By Noralyn Onto Dudt

“IS IT EVER going to end?” This has been the central question of late. Obsessively pondering covid’s endgame can be dangerous to your mental  health. Pandemics do end as history tells us. But many pandemics become endemic, meaning they morph into something that is no longer an emergency, but rather an annoyance, an ugly even painful fact of life that people simply learn to cope with, like the flu or common cold. Malaria, a mosquito-borne life-threatening  disease is still around but curable.  In 1980 the World Health Organization triumphantly declared that due to aggressive global vaccination programs, the dreaded disease smallpox had been eradicated.

With several Corona variants that have been popping up, the question is when and how do we get to that point.

Some of the world’s most prominent epidemiologists and public health experts say we are already there. “The emergency phase of the disease is over,” said a well-known professor of Medicine at Stanford University.
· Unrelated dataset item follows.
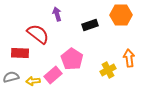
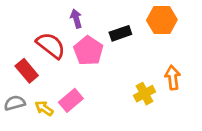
red rectangle: (20, 53) -> (27, 71), turned 48
pink pentagon: (72, 59) -> (88, 51), moved
yellow arrow: (33, 81) -> (44, 108), turned 40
However, there are  still many of us who are stuck in the “emergency mode” and we need to work very hard to undo this sense of emergency.  If we follow the science, we can start  treating COVID-19 as one of the 200 diseases that affect people.

The pivotal engine driving a return to normal life has been the vaccines, which really do protect against death. Without  the vaccines many more would have died.  It’s a miraculous development that needs to be celebrated.  By driving down deaths and hospitalizations especially for the most vulnerable populations—the elderly and  people with pre-existing health problems—we have turned the corner.

The virus will continue to mutate and there will be outbreaks, both seasonal and in geographic clusters, but panicking over case numbers is a recipe for  continuing unwarranted panic.

As scary and as dangerous the Delta variant has been, we’re sort of at the peak of the pandemic because the Delta variant is feverishly and furiously creating immunity. Delta comes in like a hurricane or a typhoon,  but it leaves a lot of immunity in its wake. Although its rapid spread and severe impact on some people are scary, the delta version has a hidden benefit: it makes future variants less likely to be more lethal.

As the “light at the end of the tunnel” had been dimmed by the variants, so many people wonder what exactly has to happen to something that looks and feels like 2019. The answers come in a kaleidoscopic cavalcade of scenarios, some suggested with utmost humility, others with mathematical confidence.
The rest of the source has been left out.